An Unarmed 17-Year-Old Boy Was Shot And Killed By East Pittsburgh Police While Fleeing A Traffic Stop

"These facts, without more, simply leave very little room to justify the use of deadly force by this officer," the family's attorney said.

An unarmed 17-year-old boy was shot and killed by an East Pittsburgh police officer Tuesday night while he attempted to run away during a traffic stop, authorities said.

The 17-year-old, identified as Antwon Rose, was shot three times after he "bolted" from a vehicle on foot during the stop, according to the Allegheny County Police Department, which is investigating the shooting.

Rose was pronounced dead at a local hospital at 9:19 p.m., the department said in a statement.

The officer who opened fire has been placed on administrative leave, Allegheny County Police Superintendent Coleman J. McDonough said Wednesday.

A video posted on Facebook shows two men exit the rear door of the vehicle and run away from the street. Three gunshots are heard and the two men fall or dive behind a residential building.

"Why are they shooting at him?" the person recording the video says. "Why are they shooting? All they did was run and they're shooting at them."

Authorities said the officer-involved shooting in East Pittsburgh was connected to an earlier shooting in a neighboring borough.

Police received reports of shots fired at 8:27 p.m. in North Braddock and found a 22-year-old man wounded by gunfire. The man was transported to a local hospital, treated for an abdominal wound, and released.

Witnesses to that shooting provided a suspect vehicle description, which was then broadcasted to officers in the area and in surrounding municipalities, officials said.

The East Pittsburgh officer spotted the vehicle, a silver Chevy Cruze, and conducted a traffic stop.
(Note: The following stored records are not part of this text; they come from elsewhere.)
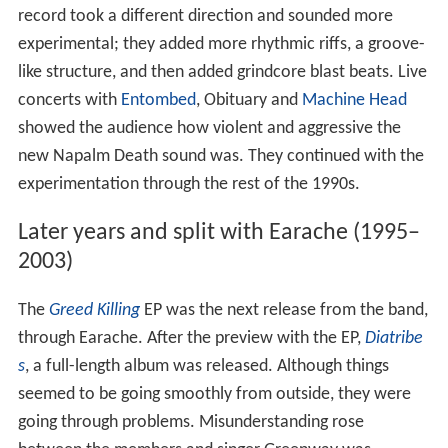
record took a different direction and sounded more
experimental; they added more rhythmic riffs, a groove-
like structure, and then added grindcore blast beats. Live
concerts with
Entombed
, Obituary and
Machine Head
showed the audience how violent and aggressive the
new Napalm Death sound was. They continued with the
experimentation through the rest of the 1990s.
Later years and split with Earache (1995–
2003)
The
Greed Killing
EP was the next release from the band,
through Earache. After the preview with the EP,
Diatribe
s
, a full-length album was released. Although things
seemed to be going smoothly from outside, they were
going through problems. Misunderstanding rose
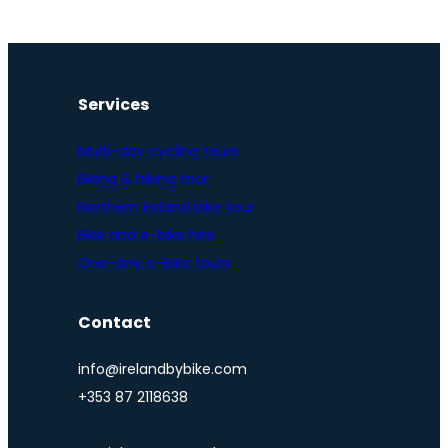
Services
Multi-day cycling tours
Biking & hiking tour
Northern Ireland bike tour
Bike and e-bike hire
One-day e-bike tours
Contact
info@irelandbybike.com
+353 87 2118638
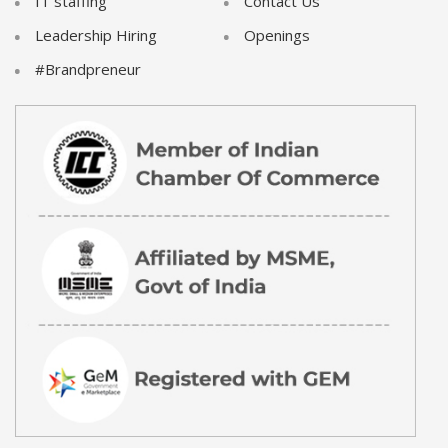
IT staffing
Contact Us
Leadership Hiring
Openings
#Brandpreneur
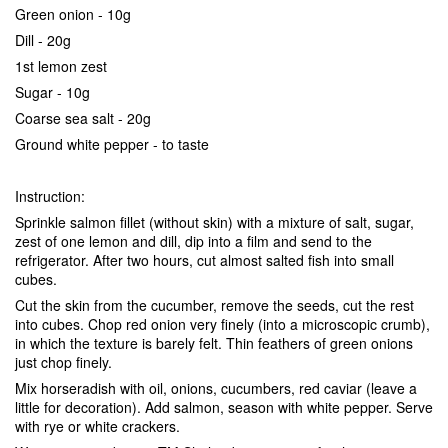
Green onion - 10g
Dill - 20g
1st lemon zest
Sugar - 10g
Coarse sea salt - 20g
Ground white pepper - to taste
Instruction:
Sprinkle salmon fillet (without skin) with a mixture of salt, sugar,
zest of one lemon and dill, dip into a film and send to the
refrigerator. After two hours, cut almost salted fish into small
cubes.
Cut the skin from the cucumber, remove the seeds, cut the rest
into cubes. Chop red onion very finely (into a microscopic crumb),
in which the texture is barely felt. Thin feathers of green onions
just chop finely.
Mix horseradish with oil, onions, cucumbers, red caviar (leave a
little for decoration). Add salmon, season with white pepper. Serve
with rye or white crackers.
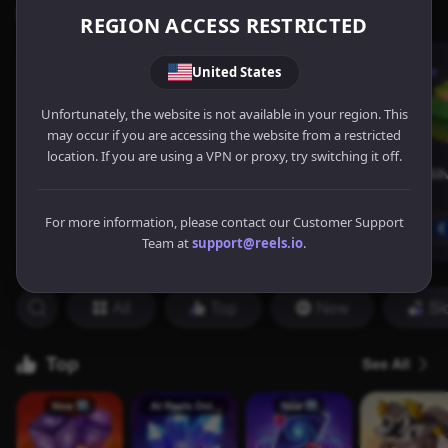
REGION ACCESS RESTRICTED
United States
Unfortunately, the website is not available in your region. This
may occur if you are accessing the website from a restricted
location. If you are using a VPN or proxy, try switching it off.
For more information, please contact our Customer Support
Team at
support@reels.io
.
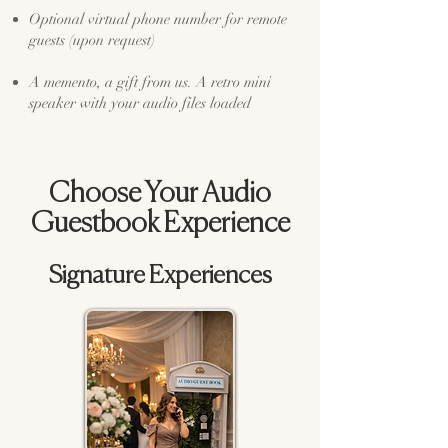
Optional virtual phone number for remote
guests (upon request)
A memento, a gift from us. A retro mini
speaker with your audio files loaded
Choose Your Audio
Guestbook Experience
Signature Experiences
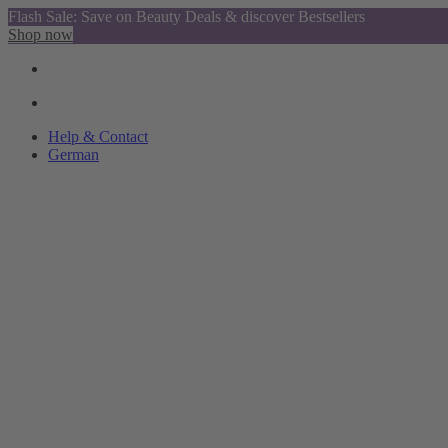
Flash Sale: Save on Beauty Deals & discover Bestsellers
Shop now
Help & Contact
German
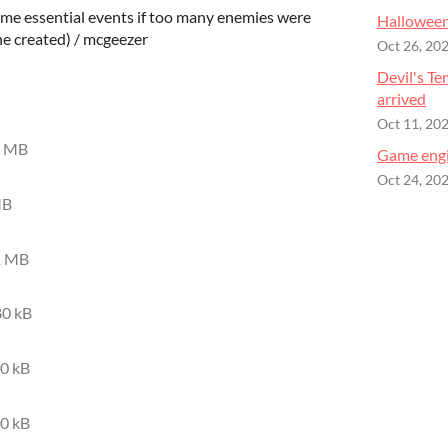
me essential events if too many enemies were
Halloween
e created) / mcgeezer
Oct 26, 20
Devil's Te
arrived
Oct 11, 20
8 MB
Game engi
Oct 24, 20
MB
1 MB
0 kB
0 kB
0 kB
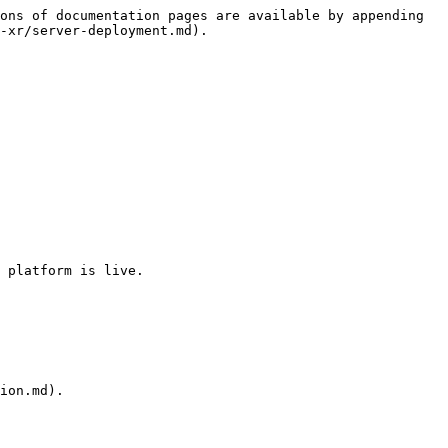
ons of documentation pages are available by appending 
-xr/server-deployment.md).

 platform is live.

ion.md).
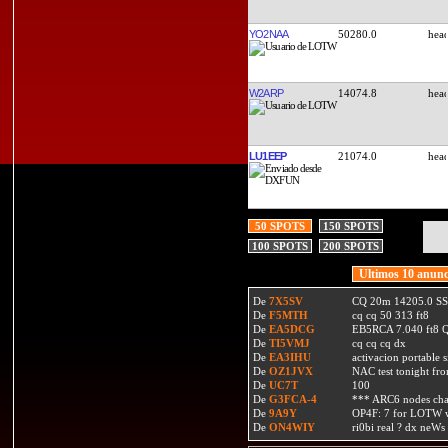
YO2NAA
50280.0
W2ARP
14074.8
LU1EEP
21074.0
50 SPOTS
150 SPOTS
100 SPOTS
200 SPOTS
Ultimos 10 anunc
De
7X5SV
CQ 20m 14205.0 SSB
De
F5MTH
cq cq 50 313 ft8
De
EA5DCG
EB5RCA 7.040 ft8
De
TI5VMJ
cq cq cq dx
De
EA3IHU
activacion portable s
De
OZ1JVX
NAC test tonight fro
De
UC7T
100
De
G3FCA-4
*** ARC6 nodes ch
De
9A9Y
OP4F: 7 for LOTW w
De
ON4WIY
ri0bi real ? dx neWs 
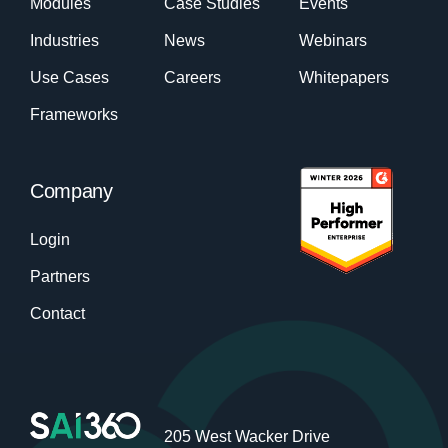
Modules
Case Studies
Events
Industries
News
Webinars
Use Cases
Careers
Whitepapers
Frameworks
Company
Login
Partners
Contact
205 West Wacker Drive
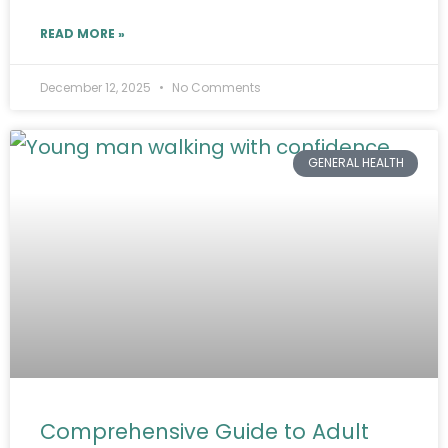
READ MORE »
December 12, 2025
No Comments
GENERAL HEALTH
Comprehensive Guide to Adult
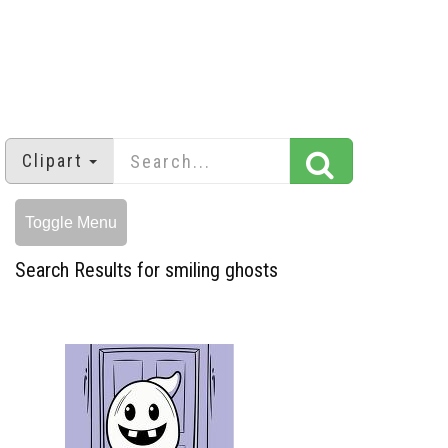
Clipart
Toggle Menu
Search Results for smiling ghosts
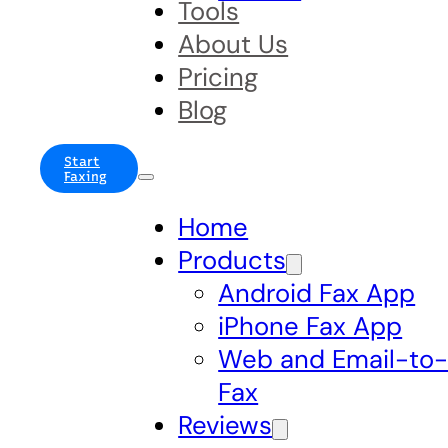
Tools
About Us
Pricing
Blog
Start
Faxing
Home
Products
Android Fax App
iPhone Fax App
Web and Email-to
Fax
Reviews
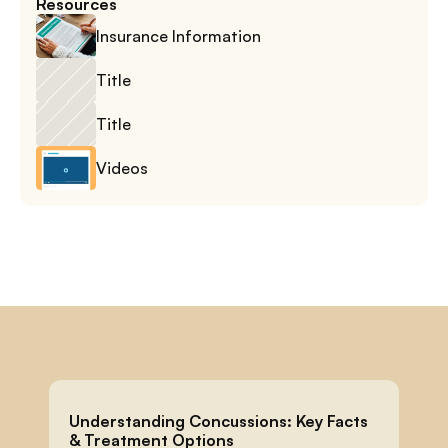
Resources
Insurance Information
Title
Title
Videos
Understanding Concussions: Key Facts 
& Treatment Options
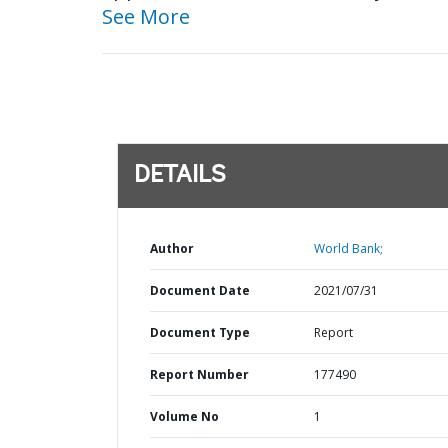
See More
DETAILS
Author
World Bank;
Document Date
2021/07/31
Document Type
Report
Report Number
177490
Volume No
1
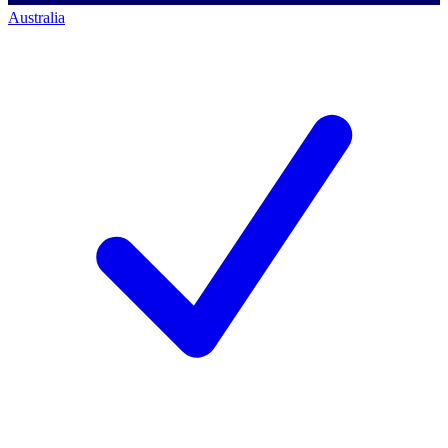
Australia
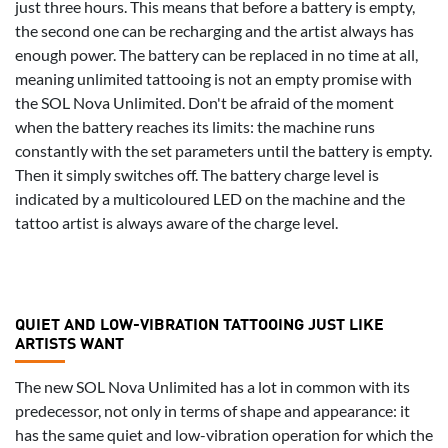
just three hours. This means that before a battery is empty,
the second one can be recharging and the artist always has
enough power. The battery can be replaced in no time at all,
meaning unlimited tattooing is not an empty promise with
the SOL Nova Unlimited. Don't be afraid of the moment
when the battery reaches its limits: the machine runs
constantly with the set parameters until the battery is empty.
Then it simply switches off. The battery charge level is
indicated by a multicoloured LED on the machine and the
tattoo artist is always aware of the charge level.
QUIET AND LOW-VIBRATION TATTOOING JUST LIKE
ARTISTS WANT
The new SOL Nova Unlimited has a lot in common with its
predecessor, not only in terms of shape and appearance: it
has the same quiet and low-vibration operation for which the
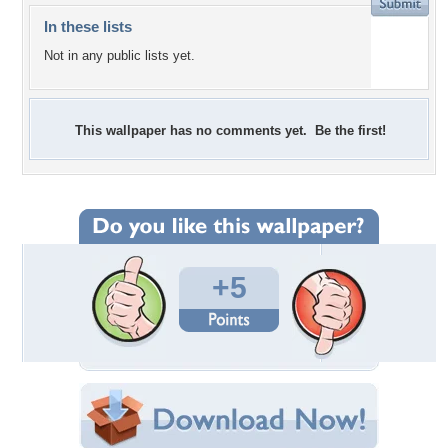
In these lists
Not in any public lists yet.
This wallpaper has no comments yet. Be the first!
+5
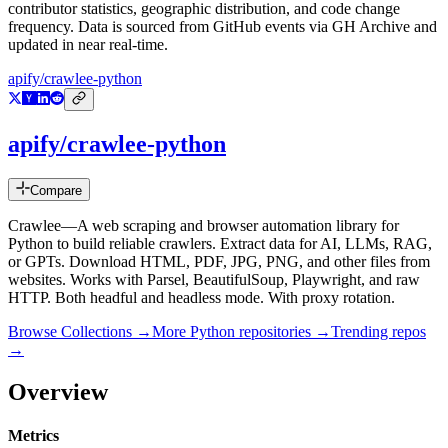
contributor statistics, geographic distribution, and code change
frequency. Data is sourced from GitHub events via GH Archive and
updated in near real-time.
apify/crawlee-python
apify/crawlee-python
Compare
Crawlee—A web scraping and browser automation library for
Python to build reliable crawlers. Extract data for AI, LLMs, RAG,
or GPTs. Download HTML, PDF, JPG, PNG, and other files from
websites. Works with Parsel, BeautifulSoup, Playwright, and raw
HTTP. Both headful and headless mode. With proxy rotation.
Browse Collections →
More
Python
repositories →
Trending repos
→
Overview
Metrics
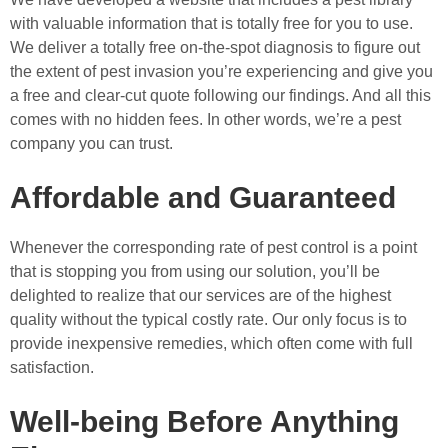
with valuable information that is totally free for you to use.
We deliver a totally free on-the-spot diagnosis to figure out
the extent of pest invasion you’re experiencing and give you
a free and clear-cut quote following our findings. And all this
comes with no hidden fees. In other words, we’re a pest
company you can trust.
Affordable and Guaranteed
Whenever the corresponding rate of pest control is a point
that is stopping you from using our solution, you’ll be
delighted to realize that our services are of the highest
quality without the typical costly rate. Our only focus is to
provide inexpensive remedies, which often come with full
satisfaction.
Well-being Before Anything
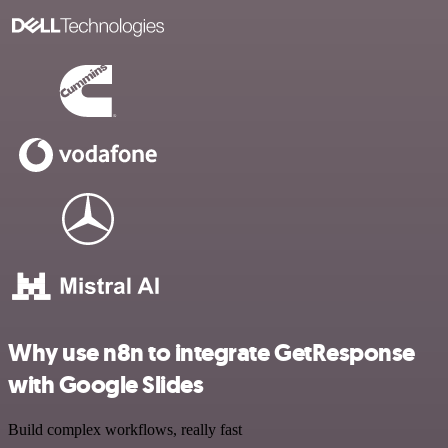
Why use n8n to integrate GetResponse
with Google Slides
Build complex workflows, really fast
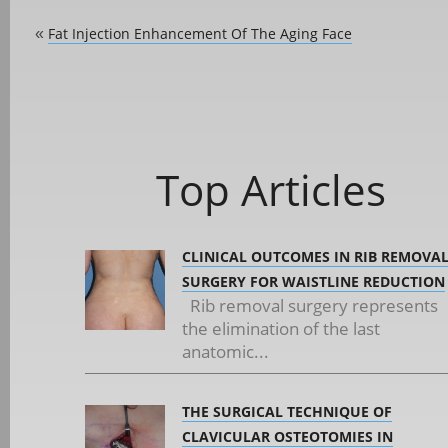
Fat Injection Enhancement Of The Aging Face
«
Top Articles
CLINICAL OUTCOMES IN RIB REMOVA
SURGERY FOR WAISTLINE REDUCTION
Rib removal surgery represents
the elimination of the last
anatomic...
THE SURGICAL TECHNIQUE OF
CLAVICULAR OSTEOTOMIES IN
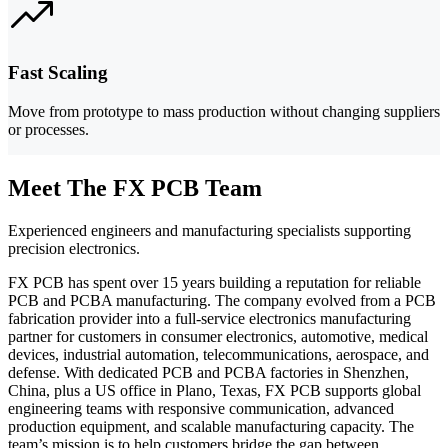
Fast Scaling
Move from prototype to mass production without changing suppliers
or processes.
Meet The FX PCB Team
Experienced engineers and manufacturing specialists supporting
precision electronics.
FX PCB has spent over 15 years building a reputation for reliable
PCB and PCBA manufacturing. The company evolved from a PCB
fabrication provider into a full-service electronics manufacturing
partner for customers in consumer electronics, automotive, medical
devices, industrial automation, telecommunications, aerospace, and
defense. With dedicated PCB and PCBA factories in Shenzhen,
China, plus a US office in Plano, Texas, FX PCB supports global
engineering teams with responsive communication, advanced
production equipment, and scalable manufacturing capacity. The
team’s mission is to help customers bridge the gap between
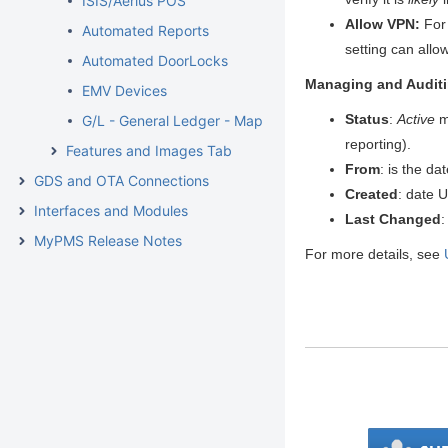
ISIS/Aerius POS
Allow VPN:
For 
Automated Reports
setting can allow
Automated DoorLocks
Managing and Auditi
EMV Devices
Status
:
Active
m
G/L - General Ledger - Mapping
reporting).
Features and Images Tab
From
: is the da
GDS and OTA Connections
Created
: date 
Interfaces and Modules
Last Changed
:
MyPMS Release Notes
For more details, see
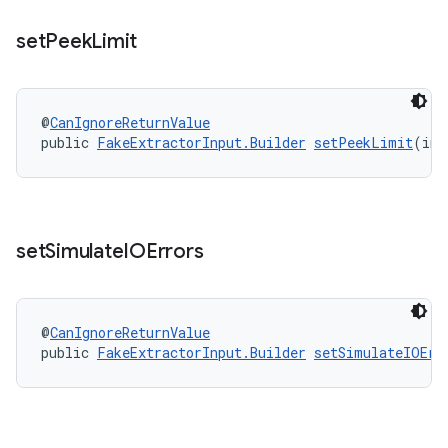
set
Peek
Limit
@
CanIgnoreReturnValue
public 
FakeExtractorInput.Builder
setPeekLimit
(int
set
Simulate
IOErrors
@
CanIgnoreReturnValue
public 
FakeExtractorInput.Builder
setSimulateIOErr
The officer then ordered the driver to exit the vehicle and directed him to the ground.

That's when Rose and another passenger, who has not yet been located, fled the vehicle and the shooting occurred.

McDonough said the investigation has revealed that the victim in the first shooting exchanged gunfire with someone in the suspect vehicle as it drove by.

Two firearms were discovered on the floor of the car that Rose fled from. McDonough would not say if Rose was the shooter in the first incident.

"We’re not at liberty at this point to give you that," he told reporters, adding that the vehicle was damaged by the return gunfire from the first victim. "I’m very confident that that was the vehicle in the shooting."

McDonough said the driver of the vehicle was detained and released after questioning Tuesday night.

"At the time, we did not feel that charging was called for," he said.

Allegheny County police had not yet interviewed the East Pittsburgh officer as of Wednesday afternoon, McDonough said.

KDKA-TV reported that the officer had only been on the job for three weeks and was officially sworn in just hours before fatally shooting Rose.

The East Pittsburgh Police Department did not immediately respond to a request for comment.

But Attorney S. Lee Merritt said in a statement on behalf of Rose’s family, "It is difficult to find justification in the shooting of 17-year-old rising senior high school student Antwon Rose II."

"From all accounts, he was a generous, hard working and highly promising student," he added.

Reports that Rose was involved in the earlier shooting “are unsubstantiated,” Merritt said, adding that he was unarmed and “posed no immediate threat to anyone” when he was shot to death.

"These facts, without more, simply leave very little room to justify the use of deadly force by this officer,” Merritt said.

Rose was a high school student in the Woodland Hills School District in North Braddock, which in a statement urged communities to "call a ceasefire to end this gun violence."

Wednesday evening, demonstrators also gathered for an impromptu rally in support of the Rose family and to protest police violence.

The teenager had been volunteering at Free Store 15104, a nonprofit in Braddock, each summer since 2015, according to the Pittsburgh Post-Gazette.

The nonprofit's founder, Gisele Fetterman, told the newspaper that Rose was "a really lovely, gentle kid."

"His mom is amazing. All the kids loved him. Just a fine person. Bubbly. Funny. Goofy. Just really special," Fetterman said.

Rose was also a youth volunteer for Duquesne Mayor Nickole Nesby, who described him as well-mannered and very smart teenager who liked playing basketball.

"Antwon was a beautiful young man who could aspire to be anything," Nesby told BuzzFeed News. "A lawyer, a doctor, a dentist, a judge. We’ll never know because his life was taken away."

Nesby said the reports that he may have been involved in an earlier shooting before he was killed did not "fit his profile."

"That does not fit the young man that I know," she said.